Tim and Derby City Council had been in discussion about the drone flights days beforehand to ensure that no harm came to either the peregrines or, indeed, to the drone itself. Drones can play a very useful role in nature conservation if used responsibly - and Tim certainly was thoroughly professional throughout the exercise having carried out risk assessments and having discussed the issues with both us and Natural England well in advance.
Tim has kindly sent us this video footage:

2) Detective work
In an attempt to discover where our new male peregrine falcon has come from, photographer David Naylor is trying to get a close up shot of the bird's left leg - the one that bears a small, metal BTO (British Trust for Ornithology) ring with a unique number on it.
Even if we could read even a few of the numbers on the ring, it might have proved possible to work out the full ring number by a process of elimination. Then we could discover where it was hatched.

We obtained permission from Bruce, the roof project manager, for David to stand at the top of the access gantry and take pictures from there - probably closer to the nest than anywhere.
His first attempt produced some fabulous photos of both adults (scroll down to the previous post to see some of them) but the male didn't land on the rim of the nest platform which would be the position where his ring could be seen from best.

David's second attempt was better in that the male did land on the platform but that ring is very dull and he wasn't able to read the numbers/letters beyond possibly an 'N'. So our hopes of finding where the male had come from are dashed for the moment at least.....
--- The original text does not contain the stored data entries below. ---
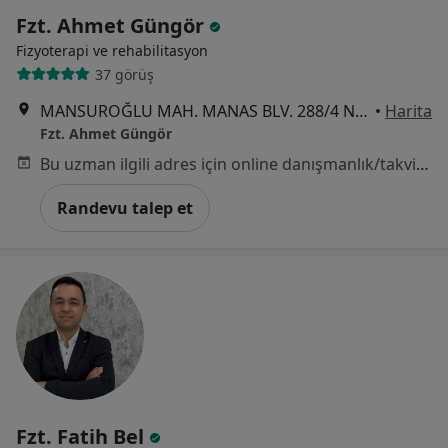
Fzt. Ahmet Güngör
Fizyoterapi ve rehabilitasyon
37 görüş
MANSUROĞLU MAH. MANAS BLV. 288/4 NO:9/1 AVCILAR EXCLUSİVE A BLOK KAT:6 D:119 BAYRAKLI, İzmir
•
Harita
Fzt. Ahmet Güngör
Bu uzman ilgili adres için online danışmanlık/takvim sunmuyor.
Randevu talep et
Fzt. Fatih Bel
David has kindly allowed us to use his images on this blog (scroll down to see the previous entry which features three of them). Please note that they are David's copyright though I'm sure he'd give permission for appropriate non-commercial usage..... (We'll put more of them up on this blog shortly.)
Here's one of the female with her brood:
Feeding copyright David Naylor
3) One of our juveniles turns up!
We have just learned that one of the brood of juvenile peregrines raised and ringed at Derby Cathedral in 2011 was seen at Doncaster Minster (St. George's) in April last year (2016), 71 kms. north-east of Derby.  So it seems very likely that it may be breeding there. We are currently trying to find out the details since we only discovered this by seeing it listed in a list of ringing 'recoveries' in a raptor report issued a few weeks ago.
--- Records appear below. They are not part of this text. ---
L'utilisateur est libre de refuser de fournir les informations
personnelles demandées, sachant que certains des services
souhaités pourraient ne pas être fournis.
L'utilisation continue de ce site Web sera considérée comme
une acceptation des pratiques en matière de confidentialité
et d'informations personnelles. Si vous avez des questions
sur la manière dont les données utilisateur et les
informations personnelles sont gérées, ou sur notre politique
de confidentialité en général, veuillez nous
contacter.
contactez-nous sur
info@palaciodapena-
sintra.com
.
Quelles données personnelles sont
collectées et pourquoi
4) Here's the latest video from Wendy Bartter entitled 'chick antics':

The Project Team

Saturday, 10 June 2017

Watch Point flood - and some great photos & an Update

Weeping Window at Derby's  Cathedral Green
Update 12th June: one of our peregrines apparently saw off a red kite this morning close to the cathedral. We don't think a red kite has been seen over the city before so this is an interesting observation indeed.
Kites are getting more common in the county but they tend to pass through rather than hang around.....but we suspect that breeding may occur in a few years time....
Today's Watch Point (10th June) was duly flooded out - not with rain, but with people!

The Weeping Window of poppies at the Silk Mill museum certainly drew big crowds, despite a grey, moody start.
In total, nearly 800 folk came to look through our telescopes on Cathedral Green and to watch Derby's amazing peregrine falcons!
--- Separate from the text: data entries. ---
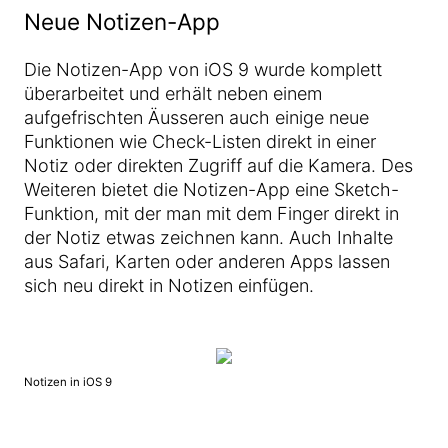
Neue Notizen-App
Die Notizen-App von iOS 9 wurde komplett
überarbeitet und erhält neben einem
aufgefrischten Äusseren auch einige neue
Funktionen wie Check-Listen direkt in einer
Notiz oder direkten Zugriff auf die Kamera. Des
Weiteren bietet die Notizen-App eine Sketch-
Funktion, mit der man mit dem Finger direkt in
der Notiz etwas zeichnen kann. Auch Inhalte
aus Safari, Karten oder anderen Apps lassen
sich neu direkt in Notizen einfügen.
Notizen in iOS 9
Marc Whitlock contributed this report which we have interspersed with some superb photos taken during the week by David Naylor (more on him and his photographic mission will follow.):

"The weather was kind to those gathered on the Green, amounting to no more than a light drizzle. The tiercel made a few appearances but the falcon was in evidence for much of the day.
The male flies off. Photo: copyright David Naylor 
Early in the day the adult pair left the tower and flew off…….the falcon returning shortly after to watch over the chicks from her perch high on the tower. She showed again how vigilant she is, returning on a couple of occasions to circle the tower, calling noisily to ward off an unseen (to us) intruder.
Chick wing and the falcon (female). Photo copyright David Naylor 

Later in the afternoon both adult birds were seen on Jury’s Inn. Taking flight from there, the tiercel was seen silhouetted against the sky with what appeared to be a prey item. He flew across before us and landed on the nest platform but no food appeared to have been dropped there - maybe it was dropped in flight.
The male in flight. Photo copyright David Naylor 
The chicks came to the front of the nest platform to the delight of those below and showed their growing confidence with long periods posing for the scopes. There was also a good deal of wing stretching and flapping.
There was an impressive turnout today with numbers massively boosted by those who came to see the poppies but who also enjoyed a spectacle of a different kind. Among almost 800 people who came specifically to view the birds were visitors from Uruguay, America and France.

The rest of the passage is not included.